Wednesday October 21st, 2009

Dogtime salutes Illinois's Hope Rescues.

How did your organization get started?
Hope was founded in November of 2005 in the aftermath of Hurricane Katrina. The rescue started with 17 dogs from that region who were scheduled to be "put down" via gas chamber because their owners could not take them back. Today we are a non-profit corporation whose mission is to save pets from death by gas chamber. In July of 2009, the state of Illinois passed a law banning such a barbaric way to euthanize homeless pets and we were proud to be a part of that bill: HB4844.

What is your mission?
Hope Rescues saves pets on their last day of life from animal control facilities. We are for many their last hope for a second chance. We rehabilitate, socialize, train, and re-home these rescued pets into our community.

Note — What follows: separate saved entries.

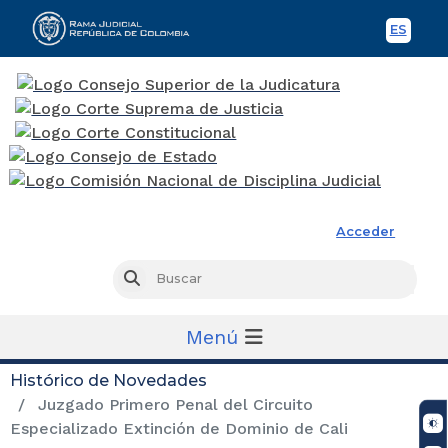
ES
Spani
Rama Judicial
Acceder
Busc
Buscar
Menú
Histórico de Novedades
Juzgado Primero Penal del Circuito
Especializado Extinción de Dominio de Cali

How do most of your animals find their way to you?
Our pets come from Animal Control facilities all over the mid-west and southern states. We rescue from Georgia, Mississippi. Tennessee, Kentucky, Missouri, and Illinois. Most of our rescue come from animal controls where gas chambers are still in use.

What happens to the animals once they are in your care?
All our pets are trained by a volunteer for household manners; once they gain confidence they are sent to doggie daycare at least once a week for social skills. Each pet is completely vetted, groomed, and loved until they find the right home to live out their sweet lives.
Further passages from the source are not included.